▶ **WHAT IS REQUIRED**: Below are records to transcribe exactly, without their pictures.
== SOURCE MATERIAL ==
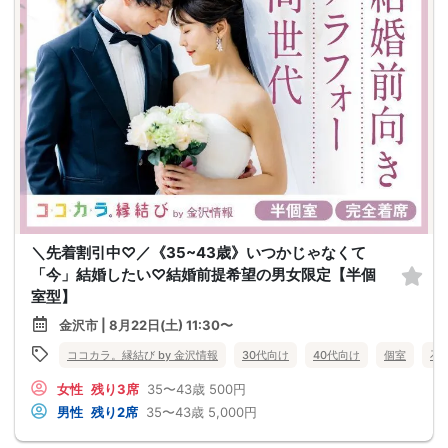
＼先着割引中♡／《35~43歳》いつかじゃなくて
「今」結婚したい♡結婚前提希望の男女限定【半個
室型】
金沢市 | 8月22日(土) 11:30〜
ココカラ。縁結び by 金沢情報
30代向け
40代向け
個室
石
女性
残り3席
35〜43歳
500円
男性
残り2席
35〜43歳
5,000円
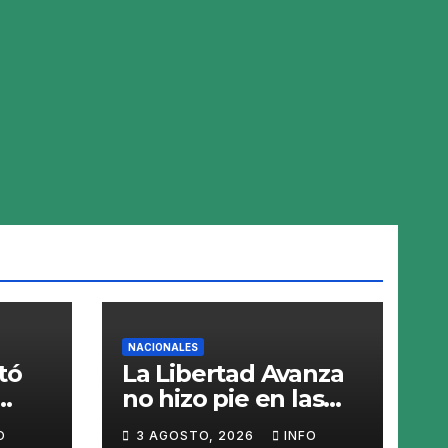
NACIONALES
tó
La Libertad Avanza
no hizo pie en las
elecciones de
O
3 AGOSTO, 2026
INFO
===
▶ **RESPONSE**:
＼先着割引中♡／《35~43歳》いつかじゃなくて
「今」結婚したい♡結婚前提希望の男女限定【半個
室型】
金沢市 | 8月22日(土) 11:30〜
ココカラ。縁結び by 金沢情報
30代向け
40代向け
個室
石
女性
残り3席
35〜43歳
500円
男性
残り2席
35〜43歳
5,000円
NACIONALES
tó
La Libertad Avanza
no hizo pie en las
elecciones de
O
3 AGOSTO, 2026
INFO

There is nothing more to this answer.